Self Portrait was painted during the last month of Osmond's life while he received treatment for cancer.
It will have a permanent home at a new cancer support centre in the city.
A film documentary was also made with Osmond before his death in March.
Described as "one of Wales most foremost artists and an ardent Welshman," he was also a lecturer and promoter of Welsh art.
His final painting will eventually hang in the new Maggie's support centre for people with cancer, which opens at Velindre hospital in Cardiff in 2017.
While the work is entitled Self Portrait, Osmond focuses on the landscapes that have been his home: his birthplace of Wattsville in Caerphilly county, and his home of 30 years at Llansteffan on the Carmarthenshire coast.
Osmond died before he could finish the painting, but in the documentary A Brief Eternity: Ar Awyr Le by filmmaker Clare Sturges, external, Osmond said he "wouldn't be disillusioned" if it remained unfinished.

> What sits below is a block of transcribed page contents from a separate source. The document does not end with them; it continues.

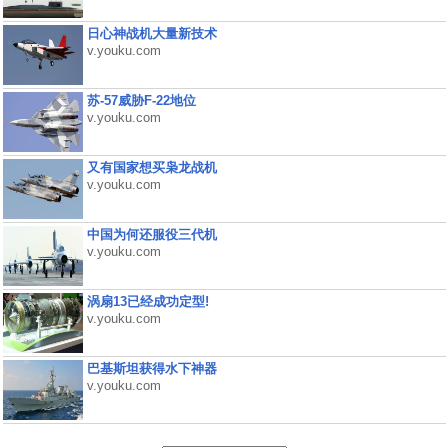
日心神战机大量新技术
v.youku.com
苏-57威胁F-22地位
v.youku.com
又有国家想买枭龙战机
v.youku.com
中国为何还服役三代机
v.youku.com
涡扇13已经成功定型!
v.youku.com
巴基斯坦获得水下神器
v.youku.com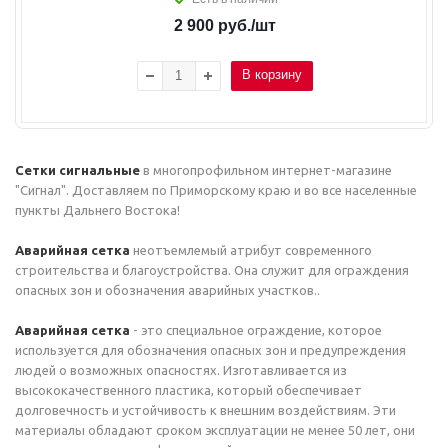
2 900
руб.
/шт
В корзину
Сетки сигнальные
в многопрофильном интернет-магазине
"Сигнал". Доставляем по Приморскому краю и во все населенные
пункты Дальнего Востока!
Аварийная сетка
неотъемлемый атрибут современного
строительства и благоустройства. Она служит для ограждения
опасных зон и обозначения аварийных участков..
Аварийная сетка
- это специальное ограждение, которое
используется для обозначения опасных зон и предупреждения
людей о возможных опасностях. Изготавливается из
высококачественного пластика, который обеспечивает
долговечность и устойчивость к внешним воздействиям. Эти
материалы обладают сроком эксплуатации не менее 50 лет, они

"Abandonment, sometimes, can be the fulfilment of something," he said.
"It may not have been the end you have planned, but there will be value in that ending.
'Enriching'
"It will be there for people to look at and consider, and think 'this man struggled, this man made an effort, this man thought about things quite deeply'."
The documentary follows Osmond's progress as he worked on the painting, and as he came to terms with nearing the end of his life.

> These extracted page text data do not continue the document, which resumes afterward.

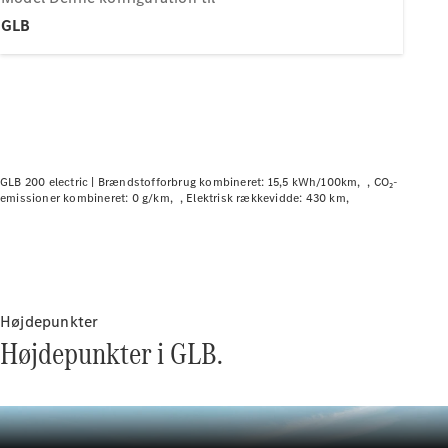
Plug-in-hybrid modeller
GLB
Sedan
GLB 200 electric |
Brændstofforbrug kombineret: 15,5 kWh/100km
CO₂-
emissioner kombineret: 0 g/km
Elektrisk rækkevidde: 430 km
Alle Sedans
CLA
Elektrisk
CLA
C-Klasse
Sedan
C-
Højdepunkter
Klasse
Elektrisk
Højdepunkter i GLB.
Sedan
EQE
Elektrisk
Sedan
EQS
Elektrisk
Sedan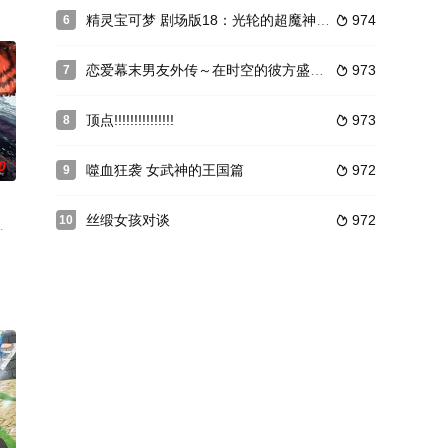
NRISE负责制作的原创电视动
精灵宝可梦 剧场版18：光轮的超魔神胡帕
974
6

了悲鸣洞穴，暗
做个了断的话，就来基姆拉克吧」在义姐·阿莎莉留下的话语引导下，欧菲等人
恋爱幕末男友外传～在时空的彼方盛开之恋～
973
7

顶点!!!!!!!!!!!!!!!
973
8

0
噬血狂袭 女武神的王国篇
972
9

丝缎女孩对谈
972
10

后，他住进了父母留给自己的房子里。偌大的屋子内，
灾害，出现了一些称为“精灵”的神秘少女，对于拥有压倒性力量、被称为灾难的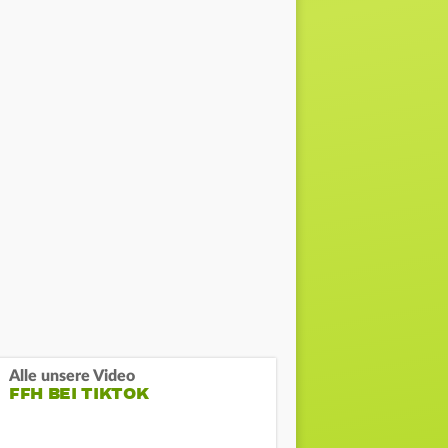
Alle unsere Video
FFH BEI TIKTOK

He told the film: "I believe that our lives are our infinities. I don't remember what happened before, and I won't remember or have any knowledge of what happens afterwards. So I don't fear death, in that respect, because it's not going to happen. This is what I call my brief eternity."

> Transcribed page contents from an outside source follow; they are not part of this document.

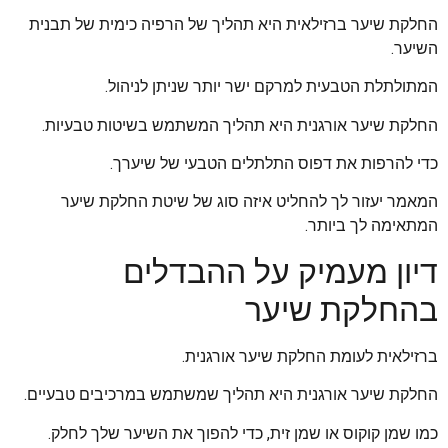
החלקת שיער ברזילאית היא תהליך של הרפיה כימית של תבנית
השיער.
המתולתלת הטבעית למרקם ישר יותר שניתן לניהול.
החלקת שיער אורגנית היא תהליך המשתמש בשיטות טבעיות.
כדי להרפות את דפוס התלתלים הטבעי של שיערך.
המאמר יעזור לך להחליט איזה סוג של שיטת החלקת שיער
המתאימה לך ביותר.
דיון מעמיק על ההבדלים
בהחלקת שיער
ברזילאית לעומת החלקת שיער אורגנית.
החלקת שיער אורגנית היא תהליך שמשתמש במרכיבים טבעיים.
כמו שמן קוקוס או שמן זית, כדי להפוך את השיער שלך לחלק.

Osmond describes cancer as "an extraordinary experience," and "enriching", which was difficult for most people to come to terms with.
"They think it's like having a boil, that it's just a bloody nuisance. But because of the way it takes over the whole of your existence, the whole of your life, the whole of your family, the whole of your friends and acquaintances, it is more than an illness. It is a way of being."